Dragoonlordz wrote...
Your talk about films is still pointless. Films do not sell fixes and neither is Bioware. It has no relevance.
Which is where that 'analogy' thing comes in.
Games do sell extra additional content that "enhances" the product not "fixes". Fixes are free and they are called patches. This is not a fix issue, it is an enhance issue. DLC enchances (at cost), patches fix (for free). You trying to phrase it as fix in inaccurate. There is an ending already present in the game, this DLC which "enchances" that ending should be paid for and it is not a patch and it is not a fix.

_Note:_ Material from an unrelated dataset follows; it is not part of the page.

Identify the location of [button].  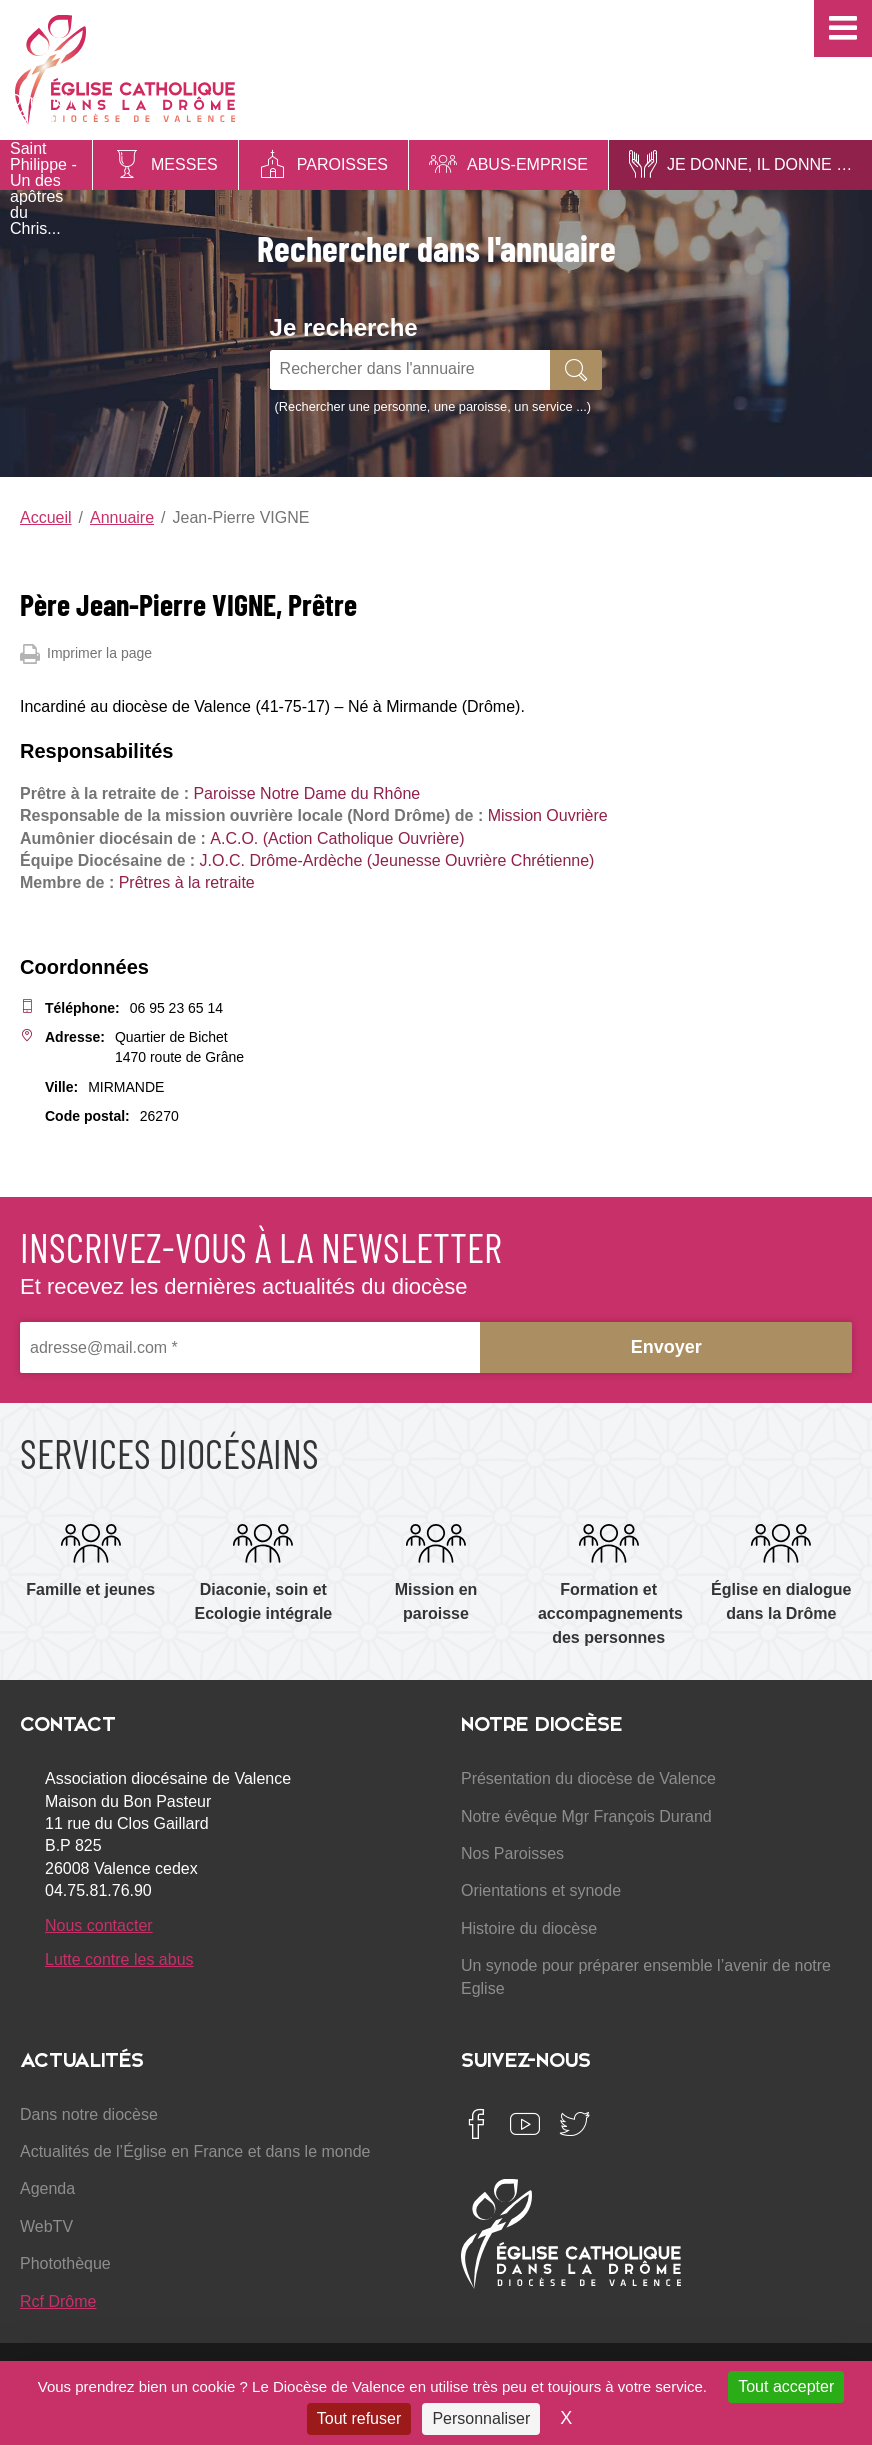
(843, 28).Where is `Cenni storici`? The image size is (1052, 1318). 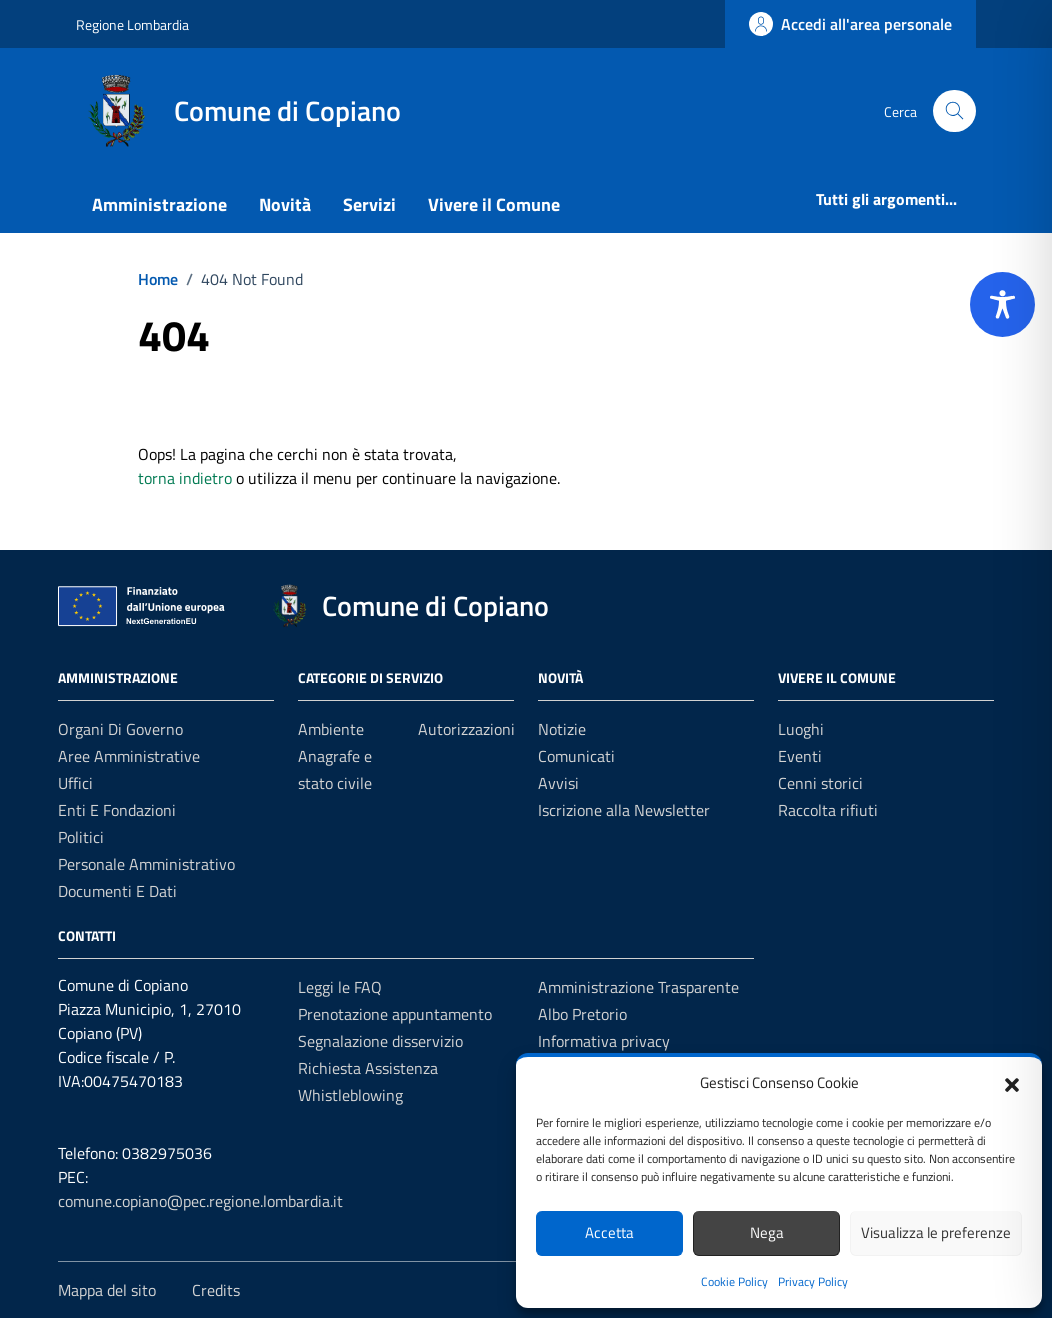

But if a patch 'enhances' a part of the game by making it better, such as the 'patch' that fixed DA:O by making daggers for Rogues have their damage based on Dexterity rather than Strength, surely it should be a 'DLC' then? If the 'patch' that rebalanced multiplayer in ME3 thereby 'enhanced' it, it should be a 'DLC' then, surely? Does this mean the free batsuit 'DLC' for Batman Arkham City is actually a 'patch'? Is the forthcoming 2.0 'patch' for the Witcher 2 actually a 'DLC' because it adds the Arena mode, even though it's going to be free?
The simple fact is that the only thing that separates a DLC from a patch is that a DLC is called a DLC and is usually (but not always) paid for, and a patch is called a patch and usually isn't. This is partially why it is an industry-wide problem that sometimes this fact is abused to have fixes be called 'DLC' and be charged for.